Last June, the Supreme Court ruled 6-3 in favor of the coach, finding that his right to kneel with student athletes and pray on the field after games was protected by the Constitution.
‘It’s just amazing to know that I didn’t do anything wrong. Everything I did was right,’ he told DailyMail.com immediately after the verdict.
Joseph Kennedy (center) returns as assistant football coach for Bremerton High School after reaching a nearly $2 million settlement with the district

After losing his coaching job for refusing to stop kneeling in prayer with players and spectators on the field immediately after football games, Kennedy took his case to the Supreme Court.
Following the district’s settlement, school board president Alyson Rotter said in a statement, “We look forward to moving past the distraction of this nearly 8-year legal battle so our school community can focus on what matters most: providing our children the best education”. possible.’
Kennedy began coaching at the school in 2008 and initially prayed alone at the 50-yard line late in games.
Over time, students began to join him and he also began to give a short inspirational talk with religious references.
Kennedy did that for years without issue, and also led students in locker room prayers.
Then, in 2015, the school district received complaints that some athletes felt pressured to join the prayers and asked it to stop for fear the district could be sued for violating students’ religious freedom rights.
He stopped leading the students in prayer in the locker room and on the field, but he himself wanted to continue kneeling and praying on the field after games. The school asked him not to do it while he was still “on duty” as coach after games.
When he continued, the school put him on paid leave.
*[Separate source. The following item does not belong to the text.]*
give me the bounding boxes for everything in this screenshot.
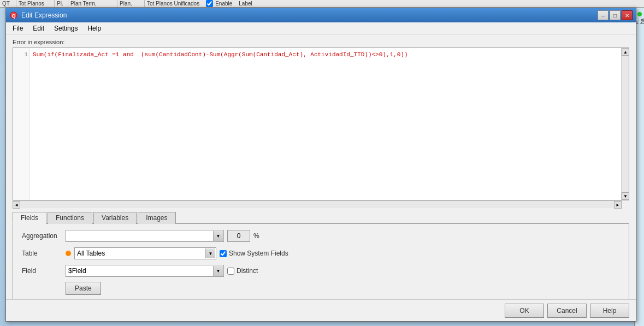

Later, the varsity head coach recommended that he not be rehired because, among other things, he failed to follow district policy.
The Supreme Court’s ruling in the case pitted mostly conservative justices against dissenting liberals, who argued that the decision “takes us further down a dangerous path by forcing states to entangle with religion.”

Bremerton school board members (left to right) Karen Bolton, Jonee Dubos, Julie Meyer, Alyson Rotter, Carolynn Perkins and John Hurley voted in favor of the agreement

Kennedy had said that he would happily return to the district to train again if he won the case.
But the judges mostly emphasized that the coach’s prayers came after the games were over and at a time when he was not responsible for the students and was free to do other things.
Justice Neil Gorsuch, writing for the majority in the ruling, declared: ‘The Constitution and the best of our traditions advise mutual respect and tolerance, not censorship and repression, for both religious and non-religious views.’
Gorsuch noted that the coach “prayed during a period when school employees had the freedom to talk to a friend, make a restaurant reservation, check email or attend to other personal matters” and “while his students were busy “.
Kennedy insisted that there was never any coercion to join him in prayer, but rather that it had been a personal act of worship.
“I had a commitment to God that I would thank him after every football game, win or lose,” Kennedy said last June. ‘And that’s how I started.’
Kennedy moved to Florida while the case unfolded, but now seems ready to return to his old coaching job in Washington.
He previously told the Associated Press that he went to Florida to help his father-in-law, but his family remains in Washington and it was never his intention to stay in Florida permanently.
In a statement Friday, the Bremerton school district insisted that it had “repeatedly offered to accommodate Mr. Kennedy’s desire to pray, as long as he was not delivering prayers to students or coercing students to join in.” he”.
‘Mister. Kennedy’s lawyers refused to accept any resolution that did not include Mr. Kennedy praying in a way that involved students,” the district added.